Review: Liars’ WIXIW

Liars: WIXIW (Mute, 6/5/12)

“No. 1 Against the Rush”

[audio:http://alarm-magazine.com/wp-content/uploads/2012/06/Liars_No_1_Against_the_Rush.mp3|titles=Liars: “No. 1 Against the Rush”]

Once you pair an image to a sound, it’s difficult to scrub away. Like having an actor’s face thrust onto a character from a beloved book, a music video can forever alter a song, and so anyone who saw the Todd Cole-directed video for Liars’ “No. 1 Against the Rush” will always associate its sparse beats and drugged-up synths with the midnight vistas of a derelict city, sprawlscapes illuminated only by the headlights of an unmarked van.

WIXIW, the band’s unpronounceable new release, is unsettling. It’s not really in your face, and not at all heavy, but in the dance noir that Angus Andrew, Aaron Hemphill, and Julian Gross explore here, there’s a darkness that feels confined — not the night sky above a desert highway, but one obscured by the light pollution of a strung-out city.

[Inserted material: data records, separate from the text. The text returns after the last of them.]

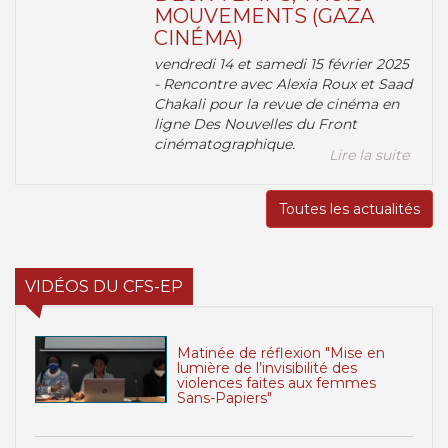
MOUVEMENTS (GAZA
CINÉMA)
vendredi 14 et samedi 15 février 2025
- Rencontre avec Alexia Roux et Saad
Chakali pour la revue de cinéma en
ligne Des Nouvelles du Front
cinématographique.
Lire la suite
Toutes les actualités
VIDÉOS DU CFS-EP
Matinée de réflexion "Mise en
lumière de l’invisibilité des
violences faites aux femmes
Sans-Papiers"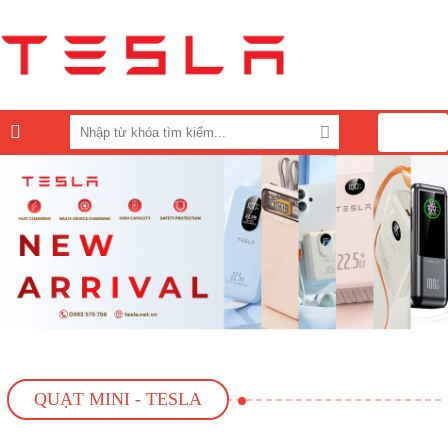
0
QUẠT MINI - TESLA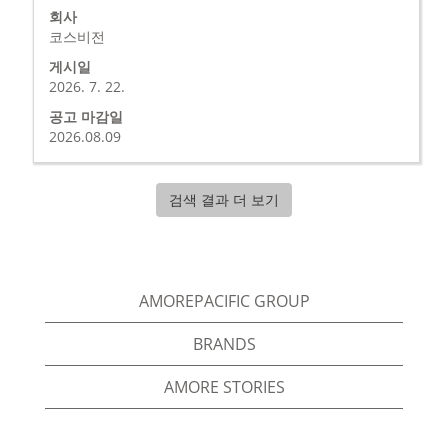
정
표
회사
고
스
보
시
코스비전
바
의
Tab
를
게시일
전
키
눌
2026. 7. 22.
체
로
러
공고 마감일
컨
직
선
2026.08.09
텐
무
택
트
목
하
를
록
면
검색 결과 더 보기
조
을
직
회
탐
무
할
색
정
수
합
보
있
니
AMOREPACIFIC GROUP
의
습
다.
전
니
직
BRANDS
체
다.
무
컨
AMORE STORIES
의
텐
전
트
체
를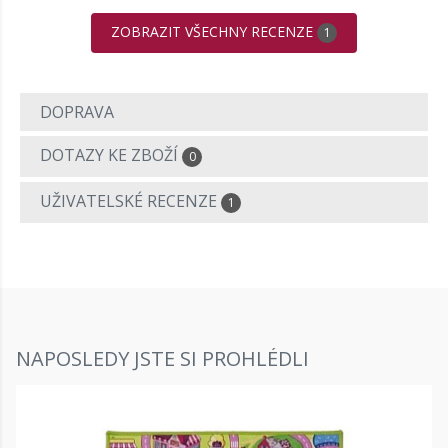
ZOBRAZIT VŠECHNY RECENZE
1
DOPRAVA
DOTAZY KE ZBOŽÍ
0
UŽIVATELSKÉ RECENZE
1
NAPOSLEDY JSTE SI PROHLÉDLI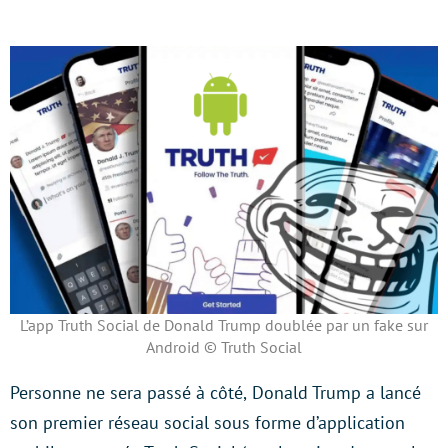
L’app Truth Social de Donald Trump doublée par un fake sur
Android © Truth Social
Personne ne sera passé à côté,
Donald Trump a lancé
son premier réseau social sous forme d’application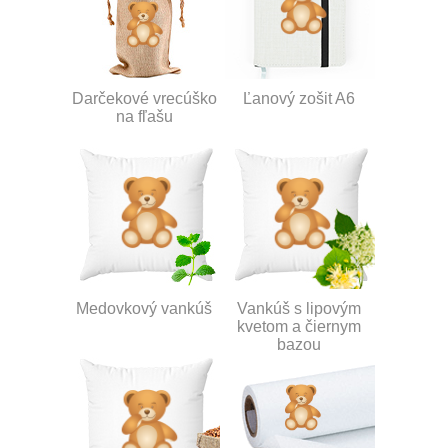
Darčekové vrecúško
Ľanový zošit A6
na fľašu
Medovkový vankúš
Vankúš s lipovým
kvetom a čiernym
bazou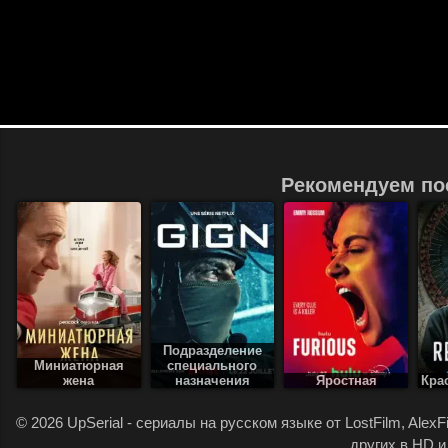
Рекомендуем по
Подразделение
Миниатюрная
специального
жена
назначения
Яростная
Кра
.
© 2026 UpSerial - сериалы на русском языке от LostFilm, Alex
других в HD и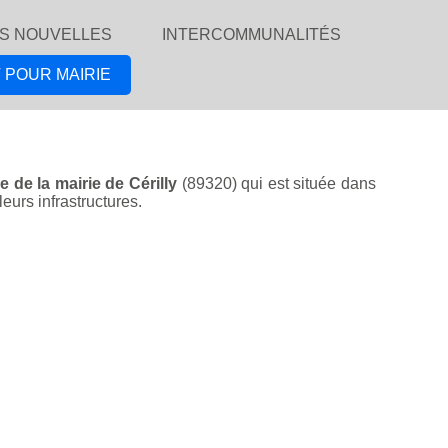
S NOUVELLES
INTERCOMMUNALITÉS
 POUR MAIRIE
le de la mairie de Cérilly
(89320) qui est située dans
eurs infrastructures.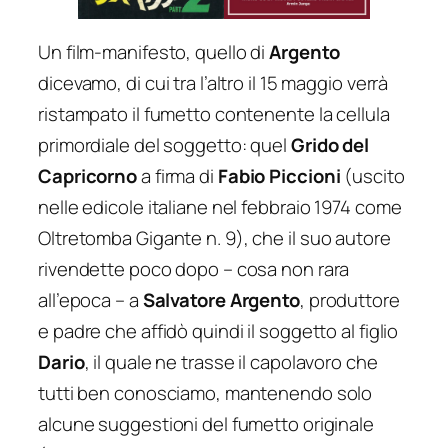
Un film-manifesto, quello di
Argento
dicevamo, di cui tra l’altro il 15 maggio verrà
ristampato il fumetto contenente la cellula
primordiale del soggetto: quel
Grido del
Capricorno
a firma di
Fabio Piccioni
(uscito
nelle edicole italiane nel febbraio 1974 come
Oltretomba Gigante
n. 9), che il suo autore
rivendette poco dopo – cosa non rara
all’epoca – a
Salvatore Argento
, produttore
e padre che affidò quindi il soggetto al figlio
Dario
, il quale ne trasse il capolavoro che
tutti ben conosciamo, mantenendo solo
alcune suggestioni del fumetto originale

When a band trades in more traditional instruments for electronics, there always will be opposition from stubborn fans, but the differences between Sisterworld and WIXIW are mainly cosmetic. Andrew’s slurred vocals haven’t gone anywhere, and neither have the trio’s atypical song structures. The band’s general aesthetic is as moody and macabre as ever.

In some ways, WIXIW is to Liars what King of Limbs was to Radiohead: an album that opens the door to a new sound while making it clear that we’re still exploring the same house. If the record is deficient in any way, it’s in the wholly absent loud/soft dynamic — a failure too of King of Limbs. There aren’t any identifiable landmarks. If someone dropped you into the middle of the record, you’d have no idea where you were. But then, that may be the point. Like a predator in an unmarked van, Liars may have us right where it wants us.